Okay, so you won't get the entire martini. You take eggs for deviling, add cracked black pepper, sea salt, ginger, vermouth, vodka, cranberry mustard, and garnish with buttermilk. Plate clears every time. Which rounds us to the new Southern Strategy for the Democratic Party.

A belly stuffed full was not the culpret behind my inability to close my eyes, which I shall blame on long hours seizing water, champagne, and Channel #5 from flying Americans. What was for eating? Some different kinds of "non lettuce salads," mini vegetable muffins, a large supreme pizza from a local parlor, and a spectacularly bad organic brown noodle dish. And something with zucchini. Nibble. Nibble. Covertly scrape into compost pot. At least there was watermellon for dessert. Nice that a lot of it was local grown, but an appetizing dish should be a campaign skill. Good food ups the return rate of first timers, and you can bet there's adequate chow at any Republican function. At least I had the hidden booze.

Friday, August 11, 2006

Streetcorner Timeshares

So today we try again to save the world, or at least Anne Arundel County. We arrived with ironed campaign shirts and mini bottles of water to wave at rush hour traffic on a street corner near Bowie. I had decided to be particularly adventurous for my third sign waving and wore platform white sandels. All for the message of course.

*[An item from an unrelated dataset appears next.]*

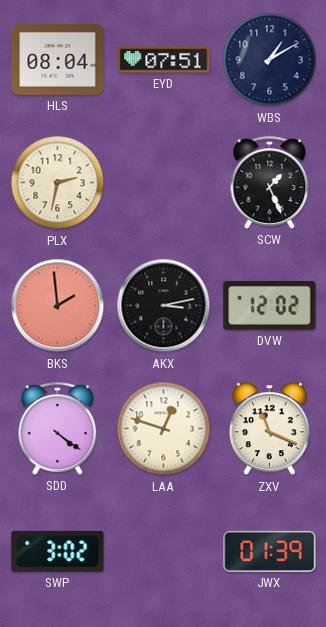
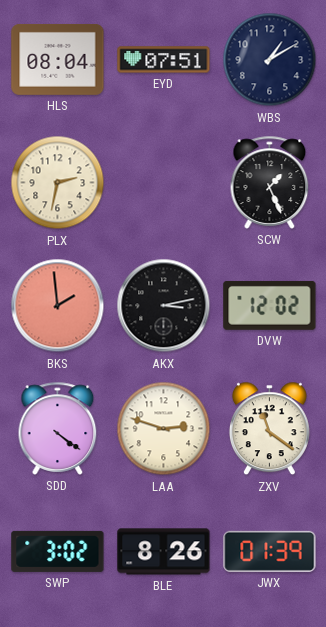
LAA: 12:48 -> 2:48
ZXV: 11:19 -> 11:21
BLE: none -> 8:26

The streetcorner was not unoccupied. And oh were we not welcome by the Pentacostal church that squatted there regular. They twisted their white buckets and smoothed down their heavy black clothing in just that way. Black under the summer sun. Oh really now. Must have been with their brains half hard-boiled that they ran through the selection of human propts they dragged out for rush hour.

Token homeless guy claiming to need bus fair to Virginia was one thing. You expect that. We could barely stomach the second act, and remember, I was a pagan in a crowd of Catholics. She was a little old woman. They escorted her out by the elbow, while she smiled that vacant and uneven red lipstick way that cried for a fleecing. The Pentacostals took her across the street and I lost track of her location.

Shortly there after, as the light to the four lane divided highway going north turned green, the campaign signs around the streetcorner slapped against the sidewalks. As the cars accelerated through the intersection and cleared away, I lowered my sign in confusion. Pulling off my sunglasses, I spotted our campaign manager storming across the street.

Standing on a line in the middle of the four lanes was the little old woman, in her black dress and holding out her enourmous bucket at the on-coming cars. One gets the impression that Catholics outside the anti-abortion crusade are pretty laid back. But even I could hear the dressing down the Pentacostal minister got from over a hundred paces. They put the little old lady back behind the curtain. For that evening at least.